Dalam kehidupan sehari-hari, konsep ini diwujudkan dalam arsitektur dan tata ruang rumah: rumah tidak boleh dibangun menghadap barat-timur, karena arah tersebut melintasi uwat gumi (urat bumi). Ini bukan sekadar aturan teknis, tetapi refleksi dari kesadaran kosmologis bahwa manusia harus hidup sejalan dengan “urat bumi”.

Ketiga, lima nilai dasar merupakan inti moral kebudayaan Sasak. Tindih (pengetahuan dan kepekaan terhadap kebenaran, kebaikan, keindahan), maliq (ketaatan terhadap nilai-nilai tindih), merang (keberanian menegakkan kebenaran), pemole (memuliakan nilai-nilai sakral), dan semaiq (menjalankan segalanya dengan kesederhanaan).

Nilai-nilai ini membentuk etika ekologis sekaligus etika sosial yang menegaskan bahwa menjadi Sasak sejati bukan sekadar berbicara bahasa Sasak, tetapi menghidupi nilai-nilai spiritual yang mengakar.

Isi buku ini dibangun atas empat pilar besar: ekologi, kosmologi, budaya, dan adab terhadap Rinjani.

Pertama, Ekologi Rinjani menggambarkan keseluruhan bentang alam Pulau Lombok sebagai sistem kehidupan yang kompleks dan saling menopang. Miq Agus menekankan pentingnya kesadaran ekologis untuk menjaga keseimbangan Rinjani sebagai sumber kehidupan.

Kedua, Kosmologi Rinjani memaparkan pandangan masyarakat Sasak tentang alam sebagai satu kesatuan kosmos yang saling menghidupi. Di sini Rinjani dipandang sebagai pasak bumi dan pusat dunia, tempat semua kehidupan berporos.

Ketiga, Budaya Rinjani mencakup sistem nilai, norma, sosial, dan teknis yang lahir dari keyakinan kosmologis tersebut. Melalui ritual, sastra lisan, arsitektur, dan pakaian adat, masyarakat Sasak mengekspresikan penghormatan terhadap Rinjani.

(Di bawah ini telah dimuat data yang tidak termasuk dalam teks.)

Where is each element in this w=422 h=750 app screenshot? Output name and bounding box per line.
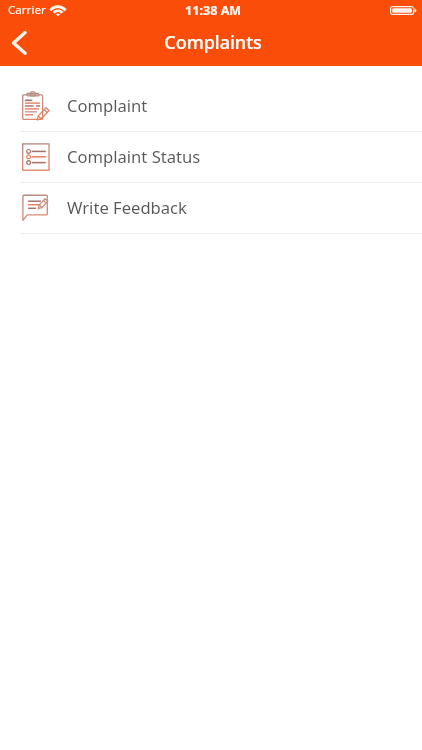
button[interactable]: Back xyxy=(4,26,40,62)
staticText: Carrier xyxy=(8,2,46,18)
staticText: Complaint xyxy=(67,94,148,117)
button[interactable]: Write Feedback xyxy=(0,183,422,233)
staticText: 11:38 AM xyxy=(185,2,242,19)
staticText: Write Feedback xyxy=(67,196,187,219)
staticText: Complaint Status xyxy=(67,145,201,168)
button[interactable]: Complaint Status xyxy=(0,132,422,182)
staticText: Complaints xyxy=(164,30,262,55)
button[interactable]: Complaint xyxy=(0,81,422,131)
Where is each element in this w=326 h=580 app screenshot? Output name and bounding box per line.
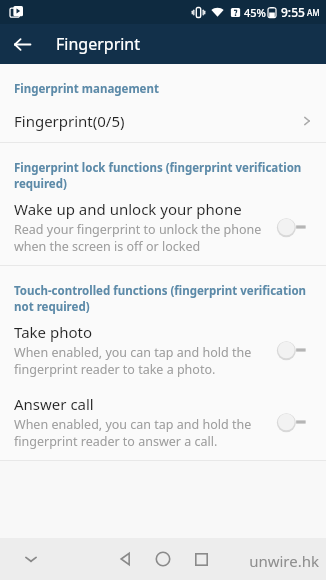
staticText: Fingerprint management xyxy=(14,81,159,97)
staticText: Fingerprint lock functions (fingerprint … xyxy=(14,160,302,191)
button[interactable]: Home xyxy=(145,541,181,577)
staticText: Read your fingerprint to unlock the phon… xyxy=(14,221,262,254)
staticText: When enabled, you can tap and hold the f… xyxy=(14,344,252,377)
staticText: Wake up and unlock your phone xyxy=(14,199,242,219)
staticText: 45% xyxy=(244,5,266,20)
button[interactable]: Wake up and unlock your phone xyxy=(0,193,326,265)
button[interactable]: Back xyxy=(6,28,38,60)
button[interactable]: Toggle xyxy=(276,337,314,363)
button[interactable]: Hide xyxy=(14,542,48,576)
staticText: 9:55 xyxy=(281,4,305,20)
button[interactable]: Take photo xyxy=(0,316,326,388)
button[interactable]: Toggle xyxy=(276,409,314,435)
staticText: Fingerprint(0/5) xyxy=(14,111,300,131)
staticText: When enabled, you can tap and hold the f… xyxy=(14,416,252,449)
staticText: AM xyxy=(307,7,320,18)
button[interactable]: Recents xyxy=(183,541,219,577)
button[interactable]: Answer call xyxy=(0,388,326,460)
staticText: Answer call xyxy=(14,394,94,414)
button[interactable]: Toggle xyxy=(276,214,314,240)
button[interactable]: Fingerprint(0/5) xyxy=(0,99,326,142)
staticText: Touch-controlled functions (fingerprint … xyxy=(14,283,307,314)
staticText: Fingerprint xyxy=(56,33,141,55)
button[interactable]: Back xyxy=(107,541,143,577)
staticText: Take photo xyxy=(14,322,92,342)
staticText: unwire.hk xyxy=(249,551,319,571)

Keempat, Adab terhadap Rinjani menjadi pedoman moral bagi siapa pun yang berinteraksi dengan gunung. Pendaki tradisi, misalnya, wajib menjalankan tata krama spiritual, seperti membuka jebak sebelum mendaki—sebagai tanda bahwa mereka telah memasuki wilayah sakral.

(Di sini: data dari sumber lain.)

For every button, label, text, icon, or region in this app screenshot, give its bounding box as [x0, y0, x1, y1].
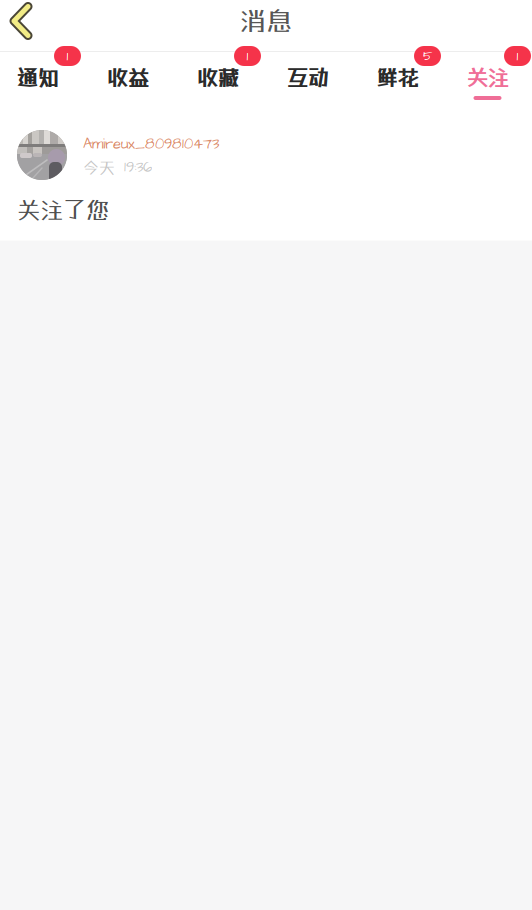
button[interactable]: 收藏 — [172, 52, 262, 100]
staticText: 互动 — [286, 65, 328, 90]
staticText: 今天 — [83, 158, 115, 177]
staticText: 19:36 — [124, 157, 152, 178]
staticText: Amireux_809810473 — [83, 134, 219, 154]
button[interactable]: Amireux_809810473 — [0, 100, 532, 240]
button[interactable]: 鲜花 — [352, 52, 442, 100]
staticText: 关注 — [466, 65, 508, 90]
button[interactable]: 互动 — [262, 52, 352, 100]
button[interactable]: 通知 — [0, 52, 82, 100]
staticText: 收藏 — [196, 65, 238, 90]
staticText: 消息 — [239, 5, 293, 36]
staticText: 1 — [246, 47, 248, 65]
button[interactable]: 关注 — [442, 52, 532, 100]
button[interactable]: Back — [0, 0, 50, 50]
staticText: 1 — [66, 47, 68, 65]
staticText: 关注了您 — [17, 196, 109, 224]
staticText: 鲜花 — [376, 65, 418, 90]
staticText: 5 — [423, 47, 432, 65]
staticText: 1 — [516, 47, 518, 65]
staticText: 收益 — [106, 65, 148, 90]
staticText: 通知 — [16, 65, 58, 90]
button[interactable]: 收益 — [82, 52, 172, 100]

Melalui empat pilar ini, Miq Agus Fathurrahman tidak hanya menulis buku etnografis, tetapi juga membangun filsafat kebudayaan Sasak, di mana spiritualitas, etika, dan ekologi berpadu menjadi satu harmoni.

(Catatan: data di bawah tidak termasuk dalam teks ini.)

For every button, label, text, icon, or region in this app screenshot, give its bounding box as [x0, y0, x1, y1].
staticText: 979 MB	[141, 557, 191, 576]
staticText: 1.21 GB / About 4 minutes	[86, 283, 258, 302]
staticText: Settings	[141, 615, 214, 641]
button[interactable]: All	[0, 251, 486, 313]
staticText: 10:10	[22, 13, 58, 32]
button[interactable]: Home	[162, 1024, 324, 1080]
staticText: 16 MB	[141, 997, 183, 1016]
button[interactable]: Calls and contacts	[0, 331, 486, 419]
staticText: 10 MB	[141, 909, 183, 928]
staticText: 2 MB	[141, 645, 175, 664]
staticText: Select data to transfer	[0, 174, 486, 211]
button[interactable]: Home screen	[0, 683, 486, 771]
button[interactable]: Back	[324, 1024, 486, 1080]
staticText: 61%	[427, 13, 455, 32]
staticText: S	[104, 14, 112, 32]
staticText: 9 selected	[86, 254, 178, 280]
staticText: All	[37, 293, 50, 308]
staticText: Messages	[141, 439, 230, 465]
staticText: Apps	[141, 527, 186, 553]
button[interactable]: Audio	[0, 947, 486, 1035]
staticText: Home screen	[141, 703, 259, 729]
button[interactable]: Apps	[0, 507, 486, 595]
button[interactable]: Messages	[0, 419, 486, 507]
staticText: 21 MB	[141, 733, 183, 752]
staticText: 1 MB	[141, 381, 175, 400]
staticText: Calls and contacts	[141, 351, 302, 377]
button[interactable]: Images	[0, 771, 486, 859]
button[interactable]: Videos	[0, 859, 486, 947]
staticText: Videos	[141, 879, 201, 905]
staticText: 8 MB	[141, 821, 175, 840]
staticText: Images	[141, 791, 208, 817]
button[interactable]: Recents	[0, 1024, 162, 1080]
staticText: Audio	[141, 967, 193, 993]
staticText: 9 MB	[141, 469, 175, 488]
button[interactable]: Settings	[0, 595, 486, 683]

Salah satu keistimewaan buku ini adalah kemampuannya menjembatani antara mitologi dan teologi. Kisah Dewi Anjani, ritual kemaliq, dan konsep puser gumi dibaca bukan sekadar sebagai mitos, melainkan simbol teologis yang memuat nilai tauhid.

Masyarakat Sasak, menurut Miq Agus, sejak awal telah mengenal konsep ketuhanan tunggal. Mereka memahami Tuhan bukan melalui teks-teks kitab, tetapi melalui teks-teks alam: angin, air, tanah, dan gunung.

Ungkapan “Tanaq Sasak ngidupin tau Sasak, tau Sasak ngidupin tanaq Sasak” (Tanah Sasak menghidupi orang Sasak, dan orang Sasak menghidupi tanah Sasak) merupakan puncak kesadaran ekologis yang sekaligus sufistik.

Di dalamnya terdapat relasi timbal balik antara manusia dan alam, antara makhluk dan Khalik, yang berlandaskan kasih sayang (rahmah). Dengan demikian, buku ini bukan sekadar karya antropologis, tetapi juga manifestasi dari teologi ekologis Islam yang tumbuh di tanah Lombok.

 

Rinjani sebagai Cermin Diri dan Jalan Pulang

 

Melalui buku ini, H. L. Agus Fathurrahman mengajak pembaca untuk “mendaki” Rinjani bukan dengan kaki, tetapi dengan hati. Ia menyingkap lapisan-lapisan makna yang tersembunyi di balik panorama alam: tentang hubungan manusia dengan Tuhannya, dengan leluhurnya, dan dengan bumi tempatnya berpijak.

Buku ini membuktikan bahwa pengetahuan lokal (local wisdom) masyarakat Sasak bukan pengetahuan pinggiran, melainkan pengetahuan spiritual yang berakar dalam tradisi Islam dan relevan dengan isu ekologis kontemporer.

Sebagaimana ditulis Prof. Nuriadi Sayip dalam pengantarnya, “Buku ini berisi separuh kebudayaan Sasak.” Sebuah pernyataan yang bukan hiperbola, sebab melalui halaman-halamannya, kita dapat menyelami bagaimana Gunung Rinjani menjadi metafora kehidupan, tempat manusia belajar tentang keseimbangan, keikhlasan, dan ketundukan kepada Sang Pencipta.

Buku ini layak dibaca bukan hanya oleh akademisi dan pemerhati budaya, tetapi juga oleh siapa pun yang mencari makna spiritual di tengah krisis ekologis dunia modern. Rinjani Perspektif Ekosufisme bukan hanya membicarakan gunung, tetapi juga berbicara tentang kita—manusia yang sedang mencari jalan pulang menuju sumbernya: Tuhan.